Since these investments are part of the Belt and Road Initiative, discussed in the last episode, which European ports are strategic for China ? And in Italy, are some ports under full or partial Chinese management ?
Chinese companies have extended their port influence worldwide, including in Europe, with investments in Piraeus (Greece), Vado Ligure (Italy), Le Havre and Marseille (France), Antwerp (Belgium), and Rotterdam (Netherlands).
In 2019, Beijing scored a political win by integrating Trieste (Italy) into the Belt and Road Initiative (BRI). However, this success was short-lived: the Giorgia Meloni government withdrew the port from the initiative, highlighting the growing tensions between China and the West over strategic infrastructure.
Chinese influence does not stop at the ports. Its investors are also developing strategic hinterlands, building warehouses, factories, and power plants. These infrastructures are part of vast economic corridors, such as the route linking western China to the port of Gwadar (Pakistan), a key point in the BRI.
What strategic role can ports play in military terms ?
China's port presence primarily aims to secure its citizens, but it also serves a strategic role.
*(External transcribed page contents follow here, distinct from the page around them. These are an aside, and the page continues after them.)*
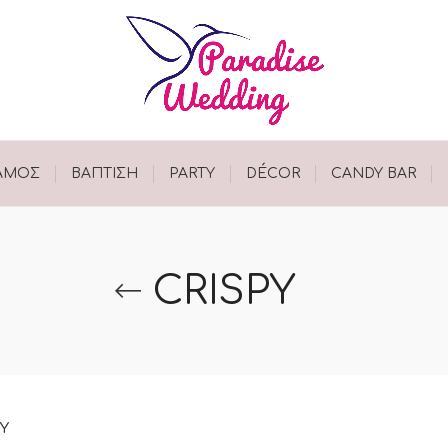
ΑΜΟΣ
ΒΑΠΤΙΣΗ
PARTY
DÉCOR
CANDY BAR
CRISPY
PY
As Mathieu Duchâtel, Director of the Asia Program at the Montaigne Institute, explains:
"Cosco integrates civilian maritime resources into military operations, supporting the Chinese Navy and strengthening its influence over major trade routes."
In times of crisis, a commercial port can become a forward base. In peacetime, their digital infrastructures become targets for espionage or sabotage, fuelling Western concerns.
In 2021, Europe responded: Cosco attempted to acquire 35% of the Tollerort terminal in Hamburg, a strategic hub for trade and military logistics. In response to opposition from Brussels, diplomats, and intelligence services, Olaf Scholz had to limit Chinese participation to 24.99%.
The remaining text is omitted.